BlueRidgeKitties, "Corn Sections," 2010

“[Beauty] is the obverse of longing’s coin.”
—Chris Clarke, “Beauty,” 2008

Diné sing “in beauty may we walk,” hózhóogo
naanéidaał doo
, yet I sit still. Longing asks for
stillness; a planchet of self held fixed, steady
so the die can strike. We bear its impression,
a numismatic sidedness—heads gold as corn
pollen, tails dusty as red clay, reeded edges a
boundary, a proof against debasement.
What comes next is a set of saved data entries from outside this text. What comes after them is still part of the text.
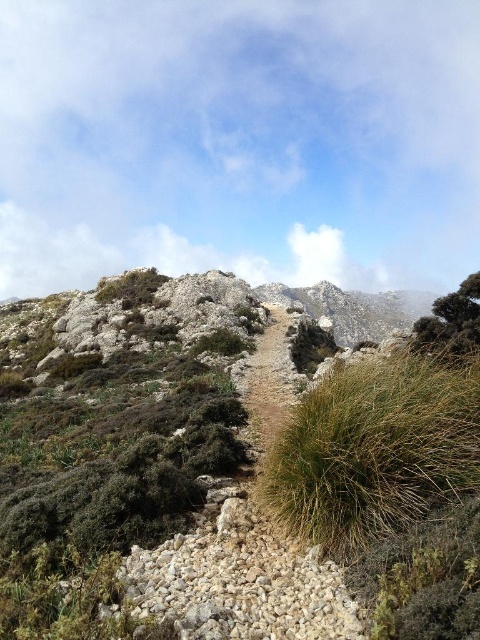 Does point (374, 460) lie behind point (417, 342)?

No.

Is green fibrous grass at center to the left of green leafy bush at upper right from the viewer's perspective?

Yes, green fibrous grass at center is to the left of green leafy bush at upper right.

Locate an element on the screen. The width and height of the screenshot is (480, 640). green fibrous grass at center is located at coordinates click(x=375, y=449).

In order to click on green fibrous grass at center in this screenshot , I will do `click(375, 449)`.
I toss
it high, this freshly minted sun, an abstraction
of the worth of a scrubland moonrise, a kiss.

Sunday, July 10, 2016

Underexposed

"Half length formal portrait of 'Uncle Moreau'
[Omar ibn Said]
," ca. 1850

“Areas of a photo where information is lost due to
extreme darkness are described as ‘crushed blacks.’”
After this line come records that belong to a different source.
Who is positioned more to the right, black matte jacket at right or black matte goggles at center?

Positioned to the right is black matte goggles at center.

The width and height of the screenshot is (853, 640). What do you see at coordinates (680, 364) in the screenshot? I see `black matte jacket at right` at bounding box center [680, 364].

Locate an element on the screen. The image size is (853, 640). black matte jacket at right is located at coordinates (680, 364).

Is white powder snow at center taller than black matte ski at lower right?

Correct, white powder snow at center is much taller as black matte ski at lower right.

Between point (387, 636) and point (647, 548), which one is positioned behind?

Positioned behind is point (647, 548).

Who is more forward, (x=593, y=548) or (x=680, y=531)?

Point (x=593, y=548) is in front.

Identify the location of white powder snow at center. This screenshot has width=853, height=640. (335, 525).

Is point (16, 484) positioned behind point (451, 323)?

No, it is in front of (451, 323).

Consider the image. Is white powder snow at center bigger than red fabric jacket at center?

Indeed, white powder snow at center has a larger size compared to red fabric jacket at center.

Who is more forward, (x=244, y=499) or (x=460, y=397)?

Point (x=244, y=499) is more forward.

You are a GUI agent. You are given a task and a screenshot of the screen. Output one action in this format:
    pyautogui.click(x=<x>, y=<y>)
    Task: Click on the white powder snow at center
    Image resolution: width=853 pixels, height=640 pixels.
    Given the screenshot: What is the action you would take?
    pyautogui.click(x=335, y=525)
I focus on things falling apart: oxidation making rusted
lace of the side of a scraped auto, a soft pentimenti of
painted ads on brickwork. My depth of field is shallow;
I know my limitations, know I can’t catch a panorama,
it’s beyond me and these tools. And yet, I will get close
enough, hold still long enough to see what others don’t.
A world waits to be seen, up close. Even in the absence
of light, there’s detail that reveals something about us.
The deepest dark, the place where information’s lost, is
named—as if for the Middle Passage—“crushed blacks,”
but that misses the truth seen in portrait after portrait:
“crushed blacks” are radiant within all those portrayed.

Saturday, July 09, 2016

Umbra

"Portrait of an African Slave Woman,"
attributed to Annibale Carracci, fragment
of a larger painting, ca. 1580s

The darkest part of the shadow cast by a
celestial body, and a root for umber, the
color of earth, of melanin-blessed skin. A
blessing, I call this, despite how we curse
it in each other or ourselves. Without the
cooling shade, we’d burn. Without earth-
dark pigment, we’d have no ground for a
painting; Carracci knew this in his bones.
So I’ll plant myself in darkness—spotted
as a trout bean, pale as a moon—hoping
to grow strong enough to see my shadow
when it occludes what’s otherwise clear:
a shared reflection in an obsidian mirror.

Wednesday, July 06, 2016

Portico

Julie Hughes, "Old Bungalow," 2014

Remnants of a lost language grace the front door, all
Greek to our bungalow, whose stick-figure translation
of an ancient temple entrance frames a way in—not
to Old World gods, but to New World aspirations. Its
proportions are square as a shaped-note sing. Vestigial
columns thin as saplings, Homeric hymns lathed down
to American vernacular, it is a Sacred Harp architecture
as plain-spoken as its pagan ancestors were eloquent.